Industrial production contracted 0.1% in the June quarter, according to the Index of Industrial Production (IIP). In the March quarter, industrial production growth was marginally positive.
This suggests that unless services growth does well, economic growth in the first quarter of fiscal 2013 may be slightly lower than the March quarter’s 5.3%.
There are other warning signs that suggest growth is decelerating.
IIP for June was lower than that for May. Manufacturing output in June, too, slipped below the May level. It was the 8.8% year-on-year (y-o-y) growth in the electricity sector that shored up industrial production in June; but, given that the lack of rains has badly affected hydroelectric power generation, the performance of the electricity sector is likely to be much worse in future.
The output of both basic and intermediate goods in June was below the May levels, although it was positive on a y-o-y basis.
The numbers for consumer goods make for dismal reading.
The sub-index for consumer goods in June came in at 185.4, lower not only than the May reading of 187.4, but also the April reading.
Consumer non-durables were the most affected, with the sub-index in June being 2.7% below the April level. The IIP numbers show that consumption demand is contracting and high inflation is, at last, taking its toll.
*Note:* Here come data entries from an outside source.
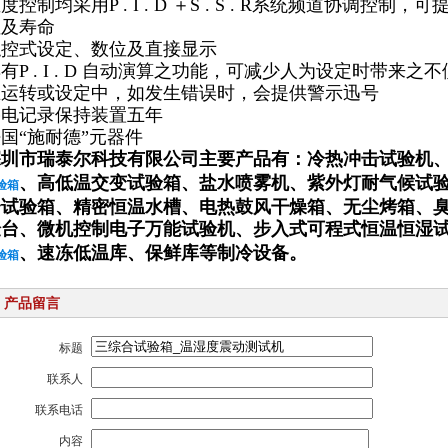
度控制均采用P . I . D ＋S . S . R系统频道协调
性及寿命
触控式设定、数位及直接显示
有P . I . D 自动演算之功能，可减少人为设定时带来之不
在运转或设定中，如发生错误时，会提供警示迅号
停电记录保持装置五年
国“施耐德”元器件
深圳市瑞泰尔科技有限公司主要产品有：
冷热冲击试验机
、
高低温交变试验箱
、
盐水喷雾机
、
紫外灯耐气候试
验箱
合试验箱
、
精密恒温水槽
、
电热鼓风干燥箱
、
无尘烤箱
、
验台
、
微机控制电子万能试验机
、
步入式可程式恒温恒湿
、
速冻低温库
、
保鲜库
等制冷设备
。
验箱
产品留言
标题
联系人
联系电话
内容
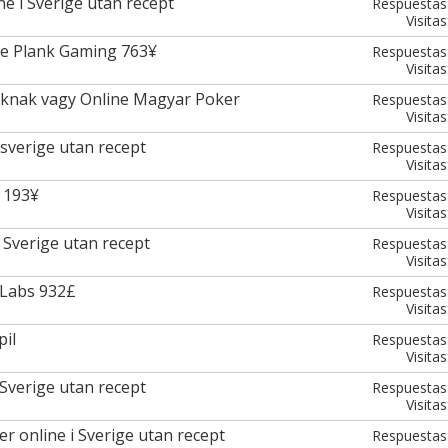
e i Sverige utan recept
Respuestas
Visitas
ne Plank Gaming 763¥
Respuestas
Visitas
knak vagy Online Magyar Poker
Respuestas
Visitas
 sverige utan recept
Respuestas
Visitas
 193¥
Respuestas
Visitas
i Sverige utan recept
Respuestas
Visitas
y Labs 932£
Respuestas
Visitas
il
Respuestas
Visitas
 Sverige utan recept
Respuestas
Visitas
r online i Sverige utan recept
Respuestas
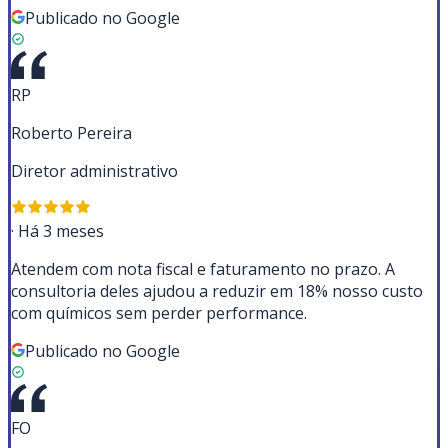
Publicado no Google
RP
Roberto Pereira
Diretor administrativo
·
Há 3 meses
Atendem com nota fiscal e faturamento no prazo. A
consultoria deles ajudou a reduzir em 18% nosso custo
com químicos sem perder performance.
Publicado no Google
FO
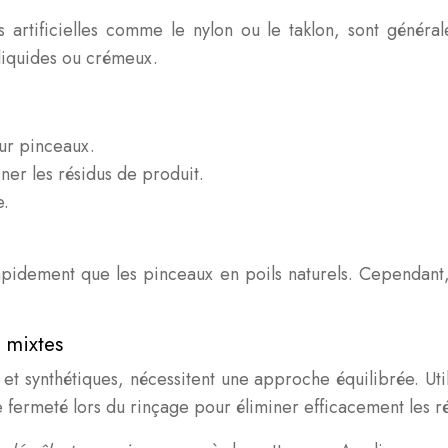
 artificielles comme le nylon ou le taklon, sont généralem
 liquides ou crémeux.
ur pinceaux.
ner les résidus de produit.
e.
pidement que les pinceaux en poils naturels. Cependant, i
 mixtes
 et synthétiques, nécessitent une approche équilibrée. Ut
 fermeté lors du rinçage pour éliminer efficacement les r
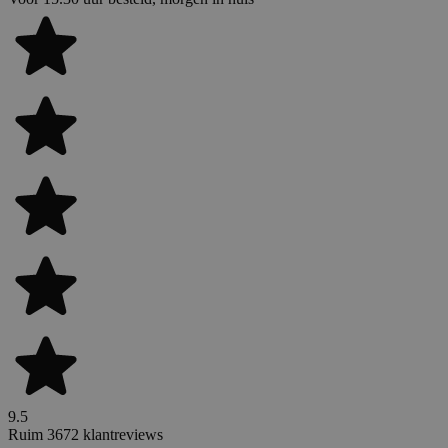
9.5
Ruim 3672 klantreviews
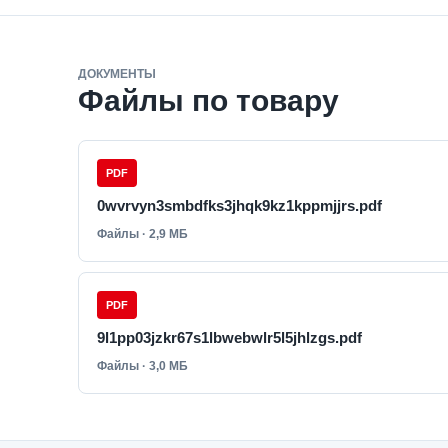
ДОКУМЕНТЫ
Файлы по товару
PDF
0wvrvyn3smbdfks3jhqk9kz1kppmjjrs.pdf
Файлы · 2,9 МБ
PDF
9l1pp03jzkr67s1lbwebwlr5l5jhlzgs.pdf
Файлы · 3,0 МБ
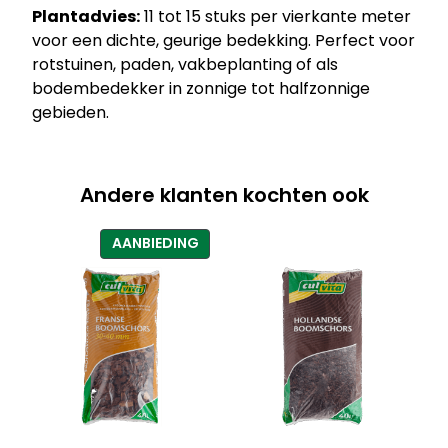
n
Plantadvies:
11 tot 15 stuks per vierkante meter
t
voor een dichte, geurige bedekking. Perfect voor
a
rotstuinen, paden, vakbeplanting of als
l
bodembedekker in zonnige tot halfzonnige
gebieden.
Andere klanten kochten ook
PRODUCT
AANBIEDING
IN
DE
UITVERKOOP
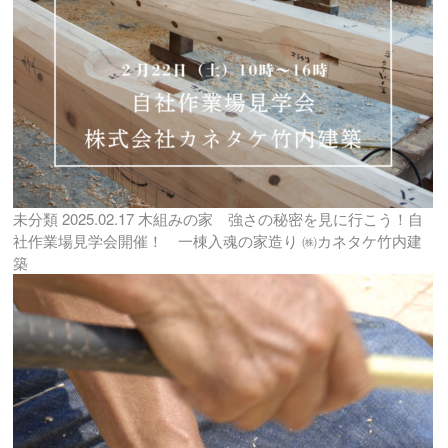
未分類
2025.02.17
木組みの家 強さの秘密を見に行こう！自
社作業場見学会開催！ 一棟入魂の家造り ㈱カネタケ竹内建
築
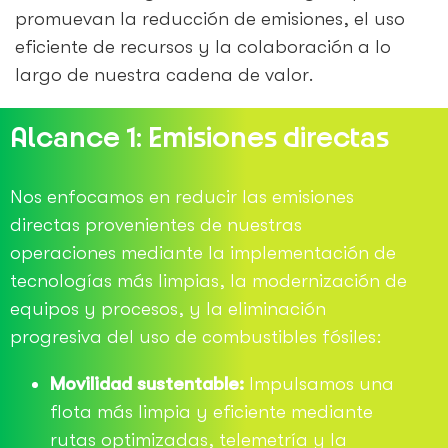
promuevan la reducción de emisiones, el uso
eficiente de recursos y la colaboración a lo
largo de nuestra cadena de valor.
Alcance 1: Emisiones directas
Nos enfocamos en reducir las emisiones
directas provenientes de nuestras
operaciones mediante la implementación de
tecnologías más limpias, la modernización de
equipos y procesos, y la eliminación
progresiva del uso de combustibles fósiles:
Movilidad sustentable:
Impulsamos una
flota más limpia y eficiente mediante
rutas optimizadas, telemetría y la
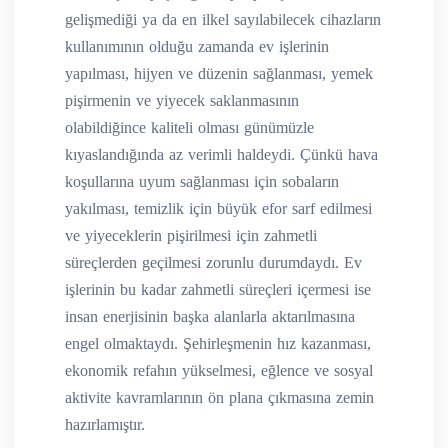
gelişmediği ya da en ilkel sayılabilecek cihazların
kullanımının olduğu zamanda ev işlerinin
yapılması, hijyen ve düzenin sağlanması, yemek
pişirmenin ve yiyecek saklanmasının
olabildiğince kaliteli olması günümüzle
kıyaslandığında az verimli haldeydi. Çünkü hava
koşullarına uyum sağlanması için sobaların
yakılması, temizlik için büyük efor sarf edilmesi
ve yiyeceklerin pişirilmesi için zahmetli
süreçlerden geçilmesi zorunlu durumdaydı. Ev
işlerinin bu kadar zahmetli süreçleri içermesi ise
insan enerjisinin başka alanlarla aktarılmasına
engel olmaktaydı. Şehirleşmenin hız kazanması,
ekonomik refahın yükselmesi, eğlence ve sosyal
aktivite kavramlarının ön plana çıkmasına zemin
hazırlamıştır.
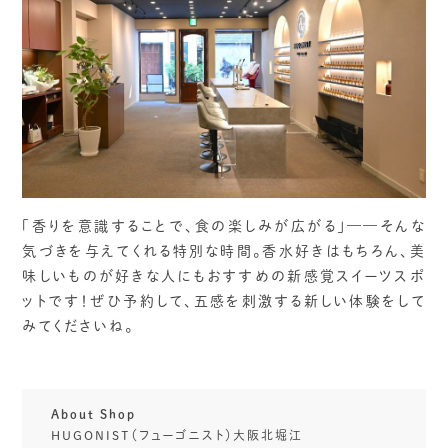
「香りを意識することで、食の楽しみが広がる」——そんな
気づきを与えてくれる特別な時間。香水好きはもちろん、美
味しいものが好きな人にもおすすめの新感覚スイーツスポ
ットです！ぜひ予約して、五感を刺激する新しい体験をして
みてくださいね。
About Shop
HUGONIST（フューゴニスト）大阪北堀江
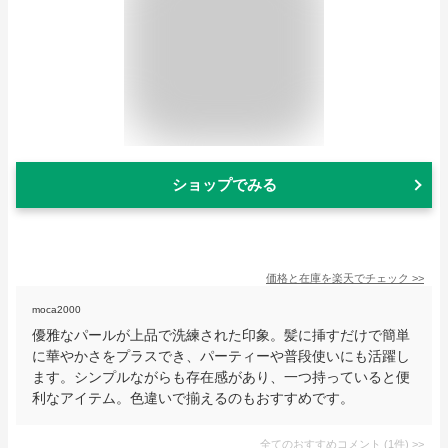
ショップでみる
価格と在庫を
楽天
でチェック
>>
moca2000
優雅なパールが上品で洗練された印象。髪に挿すだけで簡単
に華やかさをプラスでき、パーティーや普段使いにも活躍し
ます。シンプルながらも存在感があり、一つ持っていると便
利なアイテム。色違いで揃えるのもおすすめです。
全てのおすすめコメント
(
1
件)
>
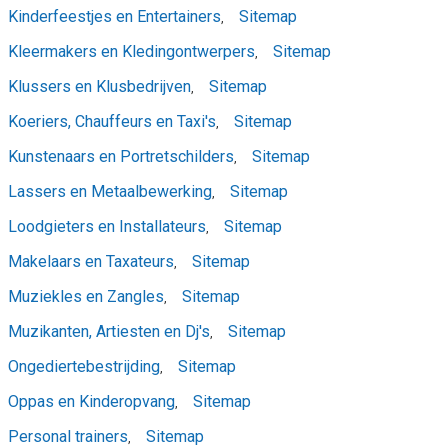
Kinderfeestjes en Entertainers
Sitemap
,
Kleermakers en Kledingontwerpers
Sitemap
,
Klussers en Klusbedrijven
Sitemap
,
Koeriers, Chauffeurs en Taxi's
Sitemap
,
Kunstenaars en Portretschilders
Sitemap
,
Lassers en Metaalbewerking
Sitemap
,
Loodgieters en Installateurs
Sitemap
,
Makelaars en Taxateurs
Sitemap
,
Muziekles en Zangles
Sitemap
,
Muzikanten, Artiesten en Dj's
Sitemap
,
Ongediertebestrijding
Sitemap
,
Oppas en Kinderopvang
Sitemap
,
Personal trainers
Sitemap
,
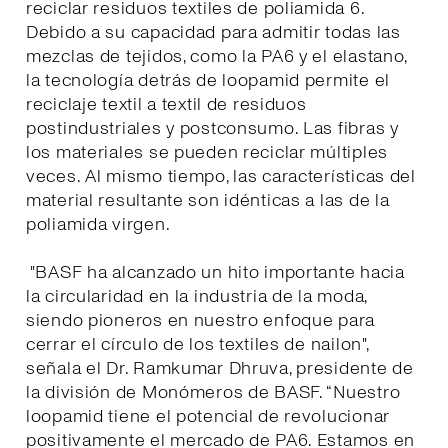
reciclar residuos textiles de poliamida 6.
Debido a su capacidad para admitir todas las
mezclas de tejidos, como la PA6 y el elastano,
la tecnología detrás de loopamid permite el
reciclaje textil a textil de residuos
postindustriales y postconsumo. Las fibras y
los materiales se pueden reciclar múltiples
veces. Al mismo tiempo, las características del
material resultante son idénticas a las de la
poliamida virgen.
"BASF ha alcanzado un hito importante hacia
la circularidad en la industria de la moda,
siendo pioneros en nuestro enfoque para
cerrar el círculo de los textiles de nailon",
señala el Dr. Ramkumar Dhruva, presidente de
la división de Monómeros de BASF. “Nuestro
loopamid tiene el potencial de revolucionar
positivamente el mercado de PA6. Estamos en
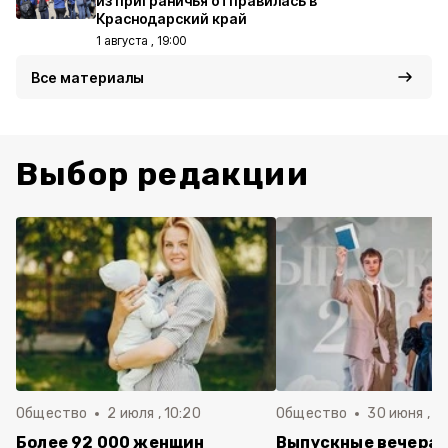
из приграничья отправилась в
Краснодарский край
1 августа , 19:00
Все материалы
Выбор редакции
Общество
2 июля , 10:20
Общество
30 июня , 13
Более 92 000 женщин
Выпускные вечера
With the monsoon failing, consumption is likely to take a bigger hit in future.
The growth in consumer non-durables was high on a y-o-y basis; but it’s noteworthy that the sub-index for this category, too, in June was lower than in May.
Rather surprisingly, growth in capital goods has been buoyant this fiscal, with its sub-index in June higher by 10.1% from its April level. To be sure, capital goods showed a huge 27.9% decline from the year-ago level, but that’s because of the effect of a jump in the index in June 2011. The June quarter results of capital goods companies have seen a modest pickup in order inflows from the power and infrastructure sectors—compared with the previous quarter—so, perhaps, we could see some improvement in this beaten-down segment.
While IIP data has its shortcomings, it does suggest that the economy has still not bottomed out.